陆蒙却根本不理会他,自顾自往回走着,隔着老远也能感受到他身上怒意。
“世子!”牧衍忙追上去:“您还要去做什……”
“你带他们重新寻个地方好生安置,不要把这些人放在别院。”陆蒙阴沉着脸,语气森寒,咬牙切齿:“我回去杀人!”
但可惜他终究还是晚了一步。
江瑀那密道也不知耗时多久修建,竟直通到了暗巷外。
陆蒙在那暗道入口处折腾半晌也不能撼动分毫,不欲浪费时间,便只能先带着那些孩子往外走。可暗道太过狭窄,陆蒙人高马大,在其中被拘束得厉害,便是想快也不能。
等他折腾到郊野,再重回苏宅,整个苏宅已经彻底安静了下来。
没有了金枢卫暗卫的踪影,自然,也早已没了江瑀的踪迹,连先前死去那十人的尸首也不见了踪影。
皇帝此番派这些人过来的目的就是抓住江瑀。既然已经将江瑀抓获,自然没有了再继续留下的必要。
远处天际逐渐泛起微光,陆蒙看着眼前焦黑的断壁残垣,桀骜乖张的脸上一片阴鸷。
他缓缓转身,看向了京城皇宫方向,眉眼沉得吓人。
与此同时,刘大夫院中。
小苏知晓江瑀已被抓获,知道他已经没有办法再继续护着自己了,心中惊恐更甚。
钻进暗道后,他明知自己应该立刻逃脱,明知自己应该即刻前往安全的地方,可不知是因为寒冷还是因为恐惧,他浑身都在发软,麻木到几乎感觉不到四肢的存在,根本没有前进的力气,泪水不住簌簌流淌,冻得整张脸都冰凉一片。
直到不知过去多久,他才总算拖着麻木的四肢,几乎是手脚并用爬到了刘大夫院中。
待他到时,已经快要天亮。可昨日一整天,小苏都紧绷着神经,早已失去了时间概念,只当此刻还是夜晚。

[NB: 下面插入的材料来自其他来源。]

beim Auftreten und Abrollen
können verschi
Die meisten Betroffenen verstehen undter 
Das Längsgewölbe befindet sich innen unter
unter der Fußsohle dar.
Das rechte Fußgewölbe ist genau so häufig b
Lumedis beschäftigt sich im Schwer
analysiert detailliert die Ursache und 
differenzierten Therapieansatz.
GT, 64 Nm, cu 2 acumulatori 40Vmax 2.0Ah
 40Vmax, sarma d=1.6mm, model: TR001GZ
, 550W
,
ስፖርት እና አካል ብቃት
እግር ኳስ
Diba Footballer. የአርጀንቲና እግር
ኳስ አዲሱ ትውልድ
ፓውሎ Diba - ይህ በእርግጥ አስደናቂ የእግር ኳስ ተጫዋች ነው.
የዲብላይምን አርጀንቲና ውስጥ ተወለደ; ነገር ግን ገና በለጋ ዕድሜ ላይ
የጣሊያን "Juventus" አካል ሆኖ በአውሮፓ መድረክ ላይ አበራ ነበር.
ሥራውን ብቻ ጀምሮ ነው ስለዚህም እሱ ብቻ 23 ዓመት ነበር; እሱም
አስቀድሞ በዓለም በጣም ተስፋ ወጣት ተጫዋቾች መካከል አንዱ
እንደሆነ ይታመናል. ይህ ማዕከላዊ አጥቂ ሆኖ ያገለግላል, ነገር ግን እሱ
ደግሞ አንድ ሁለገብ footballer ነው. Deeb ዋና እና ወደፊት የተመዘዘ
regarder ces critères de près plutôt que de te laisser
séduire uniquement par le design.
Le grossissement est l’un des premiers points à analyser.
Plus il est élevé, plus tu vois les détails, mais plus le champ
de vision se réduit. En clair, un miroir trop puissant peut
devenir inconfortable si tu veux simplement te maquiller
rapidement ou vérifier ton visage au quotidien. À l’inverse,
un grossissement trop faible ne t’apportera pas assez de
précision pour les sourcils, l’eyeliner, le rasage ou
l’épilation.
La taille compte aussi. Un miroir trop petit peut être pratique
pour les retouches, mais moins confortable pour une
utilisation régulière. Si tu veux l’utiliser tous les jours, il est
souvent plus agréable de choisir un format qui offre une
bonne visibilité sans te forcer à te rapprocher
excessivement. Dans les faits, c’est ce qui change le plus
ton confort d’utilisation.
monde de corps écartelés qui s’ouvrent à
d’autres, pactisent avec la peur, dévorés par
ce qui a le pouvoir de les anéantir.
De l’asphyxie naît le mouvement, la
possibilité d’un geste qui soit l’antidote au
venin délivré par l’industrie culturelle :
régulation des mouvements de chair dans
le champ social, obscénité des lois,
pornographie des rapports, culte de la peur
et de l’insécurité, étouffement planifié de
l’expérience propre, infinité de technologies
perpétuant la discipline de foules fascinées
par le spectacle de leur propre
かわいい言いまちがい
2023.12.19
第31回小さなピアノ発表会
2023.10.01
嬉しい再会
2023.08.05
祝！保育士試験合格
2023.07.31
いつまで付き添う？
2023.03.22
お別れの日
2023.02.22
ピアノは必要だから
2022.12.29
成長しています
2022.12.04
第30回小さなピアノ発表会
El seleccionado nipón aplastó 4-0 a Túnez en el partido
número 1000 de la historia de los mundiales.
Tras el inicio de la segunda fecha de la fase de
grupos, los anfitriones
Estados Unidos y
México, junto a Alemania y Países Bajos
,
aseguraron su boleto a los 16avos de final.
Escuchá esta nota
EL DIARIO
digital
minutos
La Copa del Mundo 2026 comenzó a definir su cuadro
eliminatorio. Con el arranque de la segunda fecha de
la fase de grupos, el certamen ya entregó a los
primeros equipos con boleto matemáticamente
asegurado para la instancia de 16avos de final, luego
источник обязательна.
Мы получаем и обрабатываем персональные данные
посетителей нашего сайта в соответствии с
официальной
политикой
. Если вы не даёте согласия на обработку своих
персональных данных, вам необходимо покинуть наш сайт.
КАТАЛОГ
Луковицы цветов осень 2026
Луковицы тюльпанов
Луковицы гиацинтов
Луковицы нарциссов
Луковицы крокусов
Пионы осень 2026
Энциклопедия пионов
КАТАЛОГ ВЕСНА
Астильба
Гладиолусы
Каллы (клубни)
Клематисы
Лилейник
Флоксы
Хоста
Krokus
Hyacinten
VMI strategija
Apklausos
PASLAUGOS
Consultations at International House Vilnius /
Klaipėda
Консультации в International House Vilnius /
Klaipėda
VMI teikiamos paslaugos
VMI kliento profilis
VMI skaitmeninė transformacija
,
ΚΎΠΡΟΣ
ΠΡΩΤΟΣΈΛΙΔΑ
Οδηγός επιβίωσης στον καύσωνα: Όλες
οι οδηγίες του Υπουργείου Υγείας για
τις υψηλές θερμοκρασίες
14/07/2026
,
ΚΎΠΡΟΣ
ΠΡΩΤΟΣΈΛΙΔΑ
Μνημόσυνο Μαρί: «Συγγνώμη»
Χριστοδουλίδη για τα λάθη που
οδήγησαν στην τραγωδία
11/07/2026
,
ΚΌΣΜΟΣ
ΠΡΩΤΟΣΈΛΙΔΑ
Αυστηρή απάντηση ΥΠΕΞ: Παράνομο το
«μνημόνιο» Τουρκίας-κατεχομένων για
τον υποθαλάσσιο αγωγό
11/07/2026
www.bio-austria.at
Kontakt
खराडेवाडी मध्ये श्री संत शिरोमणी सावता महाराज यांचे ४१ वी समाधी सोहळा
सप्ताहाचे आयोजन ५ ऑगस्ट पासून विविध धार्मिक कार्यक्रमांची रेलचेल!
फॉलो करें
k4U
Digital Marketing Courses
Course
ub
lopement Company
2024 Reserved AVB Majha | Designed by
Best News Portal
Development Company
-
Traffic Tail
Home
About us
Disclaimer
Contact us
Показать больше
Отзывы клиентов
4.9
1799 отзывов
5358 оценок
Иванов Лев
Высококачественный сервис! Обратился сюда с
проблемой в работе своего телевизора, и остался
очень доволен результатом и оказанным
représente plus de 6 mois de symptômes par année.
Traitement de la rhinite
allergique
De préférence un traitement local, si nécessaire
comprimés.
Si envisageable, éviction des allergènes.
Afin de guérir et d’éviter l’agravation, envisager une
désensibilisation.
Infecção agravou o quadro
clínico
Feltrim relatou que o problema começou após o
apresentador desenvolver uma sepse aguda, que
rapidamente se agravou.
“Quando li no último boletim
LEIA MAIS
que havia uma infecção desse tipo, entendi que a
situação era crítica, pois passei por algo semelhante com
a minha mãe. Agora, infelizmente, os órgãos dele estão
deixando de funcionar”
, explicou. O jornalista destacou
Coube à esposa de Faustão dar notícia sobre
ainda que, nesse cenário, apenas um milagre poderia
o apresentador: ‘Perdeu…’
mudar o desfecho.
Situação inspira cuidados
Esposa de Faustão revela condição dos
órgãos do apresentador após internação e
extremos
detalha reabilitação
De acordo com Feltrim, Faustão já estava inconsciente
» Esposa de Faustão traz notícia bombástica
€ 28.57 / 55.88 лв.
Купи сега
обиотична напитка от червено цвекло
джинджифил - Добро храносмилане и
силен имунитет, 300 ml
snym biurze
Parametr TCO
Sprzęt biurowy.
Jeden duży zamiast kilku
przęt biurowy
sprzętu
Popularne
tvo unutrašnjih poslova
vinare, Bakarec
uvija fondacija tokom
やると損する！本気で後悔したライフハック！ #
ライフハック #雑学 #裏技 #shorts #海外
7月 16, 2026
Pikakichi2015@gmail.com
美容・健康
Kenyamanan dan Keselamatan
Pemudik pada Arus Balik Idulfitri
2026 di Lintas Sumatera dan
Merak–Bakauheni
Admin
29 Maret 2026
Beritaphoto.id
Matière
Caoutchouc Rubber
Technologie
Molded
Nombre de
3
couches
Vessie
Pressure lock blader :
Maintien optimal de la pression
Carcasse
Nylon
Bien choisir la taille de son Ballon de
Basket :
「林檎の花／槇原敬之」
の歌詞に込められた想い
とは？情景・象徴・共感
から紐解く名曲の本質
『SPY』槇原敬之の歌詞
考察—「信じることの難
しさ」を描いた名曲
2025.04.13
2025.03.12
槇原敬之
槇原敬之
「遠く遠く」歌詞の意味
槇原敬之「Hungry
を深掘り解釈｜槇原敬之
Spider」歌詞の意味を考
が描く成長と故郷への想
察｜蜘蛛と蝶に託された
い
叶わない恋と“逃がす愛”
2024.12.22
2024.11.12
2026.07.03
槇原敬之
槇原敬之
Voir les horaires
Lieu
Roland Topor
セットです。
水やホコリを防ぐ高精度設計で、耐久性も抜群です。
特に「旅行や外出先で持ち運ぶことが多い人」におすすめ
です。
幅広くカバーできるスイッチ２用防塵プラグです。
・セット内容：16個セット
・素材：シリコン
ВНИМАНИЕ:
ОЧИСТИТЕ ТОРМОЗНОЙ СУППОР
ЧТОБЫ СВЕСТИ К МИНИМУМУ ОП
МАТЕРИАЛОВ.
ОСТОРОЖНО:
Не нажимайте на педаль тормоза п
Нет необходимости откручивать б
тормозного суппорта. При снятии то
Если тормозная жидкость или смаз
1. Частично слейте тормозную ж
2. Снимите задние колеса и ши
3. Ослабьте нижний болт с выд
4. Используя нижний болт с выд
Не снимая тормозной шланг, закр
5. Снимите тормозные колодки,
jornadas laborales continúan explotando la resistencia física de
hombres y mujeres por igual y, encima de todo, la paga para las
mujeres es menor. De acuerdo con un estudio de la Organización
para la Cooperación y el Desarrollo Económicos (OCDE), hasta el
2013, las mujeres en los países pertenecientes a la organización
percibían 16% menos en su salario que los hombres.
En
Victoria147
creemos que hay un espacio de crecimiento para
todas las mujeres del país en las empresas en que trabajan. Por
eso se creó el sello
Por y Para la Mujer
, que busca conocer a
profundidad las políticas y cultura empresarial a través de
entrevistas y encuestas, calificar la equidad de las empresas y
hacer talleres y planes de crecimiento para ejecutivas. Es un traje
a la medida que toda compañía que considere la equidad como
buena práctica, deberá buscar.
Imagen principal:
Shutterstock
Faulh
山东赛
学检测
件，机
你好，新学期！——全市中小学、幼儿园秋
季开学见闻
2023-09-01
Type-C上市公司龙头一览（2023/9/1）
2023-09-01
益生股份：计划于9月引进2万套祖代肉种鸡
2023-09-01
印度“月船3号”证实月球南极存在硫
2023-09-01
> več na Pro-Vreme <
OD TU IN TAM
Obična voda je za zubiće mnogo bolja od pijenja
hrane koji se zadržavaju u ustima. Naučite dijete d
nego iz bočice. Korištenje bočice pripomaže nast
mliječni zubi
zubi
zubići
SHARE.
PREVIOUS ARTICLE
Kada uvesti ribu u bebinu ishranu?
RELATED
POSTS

他从暗道口爬出,见刘大夫屋中亮着烛火,登时喜极而泣。
刘大夫还醒着,还能救他,他也还能求刘大夫去想办法救江瑀!
看到希望的喜悦让小苏积攒出了几分力气,踉踉跄跄站起身来,推开了刘大夫的屋门。
“刘大夫,救救……”
话说一半,小苏便愣住了。
刘大夫的确尚在屋中,可却正在被两个人高马大的身影挟持着,将他死死按在了椅子上!
而屋内扶椅上,正坐着一个身形高挑的男人。一身锦绣华袍,手持玉扇,慢条斯理把玩着。
小苏呼吸一窒,双腿一软,瞪大着一双茫然无措的眼睛咚一声摔坐在地,连后退的力气都已经没有。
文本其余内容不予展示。